AMY RAFFERTY V ALAN MARKOVITZAnnotate this Case
STATE OF MICHIGAN
COURT OF APPEALS
June 12, 1998
Wayne Circuit Court
LC No. 94-422451
ALAN MARKOVITZ and ALMARK OF
MICHIGAN, INC. d/b/a TRUMPPS,
Before: Hood, P.J., and MacKenzie and Doctoroff, JJ.
Judgment was entered in favor of plaintiff in the amount of $159,350.21 on her claim of
pregnancy discrimination in violation of the Civil Rights Act, MCL 37.2101 et seq.; MSA 3.548(101)

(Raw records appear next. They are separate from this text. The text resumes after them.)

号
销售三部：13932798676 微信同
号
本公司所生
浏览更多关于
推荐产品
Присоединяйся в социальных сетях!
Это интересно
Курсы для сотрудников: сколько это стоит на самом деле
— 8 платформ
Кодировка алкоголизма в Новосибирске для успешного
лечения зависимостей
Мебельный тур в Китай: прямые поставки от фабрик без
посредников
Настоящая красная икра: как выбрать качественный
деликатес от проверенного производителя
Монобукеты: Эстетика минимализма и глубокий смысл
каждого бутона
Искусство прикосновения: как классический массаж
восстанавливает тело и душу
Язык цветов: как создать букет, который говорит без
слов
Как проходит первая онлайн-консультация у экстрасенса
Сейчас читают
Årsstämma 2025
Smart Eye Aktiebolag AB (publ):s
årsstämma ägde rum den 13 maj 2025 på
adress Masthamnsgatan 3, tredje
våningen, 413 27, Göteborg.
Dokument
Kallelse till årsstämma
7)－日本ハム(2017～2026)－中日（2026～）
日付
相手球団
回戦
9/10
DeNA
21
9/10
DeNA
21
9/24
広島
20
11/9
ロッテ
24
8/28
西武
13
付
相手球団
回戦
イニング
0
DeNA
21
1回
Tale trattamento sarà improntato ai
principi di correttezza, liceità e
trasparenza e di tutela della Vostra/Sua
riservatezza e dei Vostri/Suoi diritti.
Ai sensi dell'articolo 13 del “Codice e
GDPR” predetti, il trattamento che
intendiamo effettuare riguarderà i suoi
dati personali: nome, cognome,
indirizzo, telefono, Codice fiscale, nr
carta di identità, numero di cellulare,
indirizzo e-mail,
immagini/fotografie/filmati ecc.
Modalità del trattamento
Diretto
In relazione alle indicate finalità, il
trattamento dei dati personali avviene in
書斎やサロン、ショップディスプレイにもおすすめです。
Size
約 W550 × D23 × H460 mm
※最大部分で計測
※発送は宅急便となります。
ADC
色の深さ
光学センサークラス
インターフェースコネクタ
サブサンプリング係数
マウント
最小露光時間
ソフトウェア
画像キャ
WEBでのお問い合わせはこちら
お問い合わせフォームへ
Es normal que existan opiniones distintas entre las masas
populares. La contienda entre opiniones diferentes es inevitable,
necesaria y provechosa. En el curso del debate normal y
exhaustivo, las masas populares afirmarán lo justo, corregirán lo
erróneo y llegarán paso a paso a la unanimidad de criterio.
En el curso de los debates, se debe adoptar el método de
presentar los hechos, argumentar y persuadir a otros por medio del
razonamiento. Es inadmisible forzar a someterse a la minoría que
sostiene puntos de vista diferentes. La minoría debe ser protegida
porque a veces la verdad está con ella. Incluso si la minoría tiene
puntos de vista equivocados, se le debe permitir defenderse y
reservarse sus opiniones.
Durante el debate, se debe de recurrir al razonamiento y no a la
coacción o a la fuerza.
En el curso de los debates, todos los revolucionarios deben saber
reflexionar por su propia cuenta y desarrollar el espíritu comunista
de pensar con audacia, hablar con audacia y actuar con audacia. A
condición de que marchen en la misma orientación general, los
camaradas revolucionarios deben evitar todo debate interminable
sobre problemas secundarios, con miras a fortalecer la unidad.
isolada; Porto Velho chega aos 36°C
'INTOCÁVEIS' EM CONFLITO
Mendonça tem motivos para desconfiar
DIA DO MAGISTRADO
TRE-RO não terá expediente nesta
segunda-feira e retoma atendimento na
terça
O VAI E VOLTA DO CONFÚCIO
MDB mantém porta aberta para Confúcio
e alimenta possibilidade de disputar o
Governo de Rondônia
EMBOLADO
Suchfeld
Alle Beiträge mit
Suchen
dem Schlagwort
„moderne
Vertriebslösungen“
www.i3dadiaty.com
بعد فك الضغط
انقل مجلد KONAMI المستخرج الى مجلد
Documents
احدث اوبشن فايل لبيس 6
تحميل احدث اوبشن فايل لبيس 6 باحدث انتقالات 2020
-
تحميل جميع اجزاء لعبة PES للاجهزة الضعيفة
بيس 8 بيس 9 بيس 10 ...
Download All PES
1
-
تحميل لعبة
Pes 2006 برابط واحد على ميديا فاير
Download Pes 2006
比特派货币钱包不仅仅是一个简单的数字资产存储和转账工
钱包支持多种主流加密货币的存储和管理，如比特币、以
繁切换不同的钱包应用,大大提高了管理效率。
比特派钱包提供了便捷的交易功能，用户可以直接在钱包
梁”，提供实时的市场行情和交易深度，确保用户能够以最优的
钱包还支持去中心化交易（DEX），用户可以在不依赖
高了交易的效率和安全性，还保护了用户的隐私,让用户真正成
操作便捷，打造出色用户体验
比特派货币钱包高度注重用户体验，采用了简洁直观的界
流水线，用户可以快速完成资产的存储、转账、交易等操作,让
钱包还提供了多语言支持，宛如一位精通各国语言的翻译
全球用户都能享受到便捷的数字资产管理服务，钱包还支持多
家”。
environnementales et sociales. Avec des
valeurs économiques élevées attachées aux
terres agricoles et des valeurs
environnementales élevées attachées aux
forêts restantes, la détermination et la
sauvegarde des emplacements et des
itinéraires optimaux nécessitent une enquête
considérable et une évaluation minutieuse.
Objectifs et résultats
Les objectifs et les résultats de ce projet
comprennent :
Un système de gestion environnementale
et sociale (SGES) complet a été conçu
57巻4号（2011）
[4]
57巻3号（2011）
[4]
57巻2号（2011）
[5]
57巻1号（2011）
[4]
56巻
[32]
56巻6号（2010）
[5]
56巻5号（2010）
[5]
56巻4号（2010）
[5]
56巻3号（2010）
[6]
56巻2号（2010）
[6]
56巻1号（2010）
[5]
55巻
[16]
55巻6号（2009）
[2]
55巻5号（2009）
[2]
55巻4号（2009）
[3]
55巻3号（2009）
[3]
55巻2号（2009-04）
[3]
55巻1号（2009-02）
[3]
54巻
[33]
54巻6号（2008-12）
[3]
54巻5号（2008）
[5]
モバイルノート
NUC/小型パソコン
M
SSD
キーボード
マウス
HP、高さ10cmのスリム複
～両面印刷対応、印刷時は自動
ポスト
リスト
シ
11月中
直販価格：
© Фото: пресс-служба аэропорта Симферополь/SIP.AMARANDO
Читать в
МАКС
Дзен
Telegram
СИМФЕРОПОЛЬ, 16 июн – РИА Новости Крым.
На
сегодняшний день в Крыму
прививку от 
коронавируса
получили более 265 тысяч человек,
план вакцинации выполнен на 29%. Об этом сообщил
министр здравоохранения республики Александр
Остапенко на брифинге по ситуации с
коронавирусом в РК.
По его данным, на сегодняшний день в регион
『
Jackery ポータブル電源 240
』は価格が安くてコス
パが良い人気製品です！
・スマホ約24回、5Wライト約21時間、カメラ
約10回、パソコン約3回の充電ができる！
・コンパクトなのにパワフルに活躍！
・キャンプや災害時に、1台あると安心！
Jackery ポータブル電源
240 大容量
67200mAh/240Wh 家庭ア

et seq. Plaintiff claimed that she was wrongfully discharged from her employment as a waitress at
defendant Trumpps due to her pregnancy. Following a six-day jury trial, plaintiff was awarded $75,000
in past and future economic damages. The trial court then added interest, costs, attorney fees, and
mediation sanctions. Defendants appeal as of right, and we affirm.
Defendants first argue that the trial court erred by admitting highly prejudicial letters written by
defendants' agent to the Michigan Employment Security Commission (MESC). Defendants argue that
MCL 421.11(b)(1); MSA 17.511 (b)(1) creates an absolute privilege and strictly prohibits the use of
information given to the MESC in subsequent civil proceedings where the MESC is not a party.
Defendants failed to object at trial to the admission of the letters on the ground that their admission was
contrary to MCL 421.11(b)(1); MSA 17.511(b)(1). Objections to the admission of evidence may not
be raised for the first time on appeal absent manifest injustice. Phinney v Verbrugge, 222 Mich App
513, 558; 564 NW2d 532 (1997), City of Troy v McMaster, 154 Mich App 564; 398 NW2d 469
(1986). Here, defendants objected to the admission of the letters only on the ground that they
constituted hearsay, which objection was overruled. This was insufficient to preserve the error
defendant now claims. McMaster, supra at 567.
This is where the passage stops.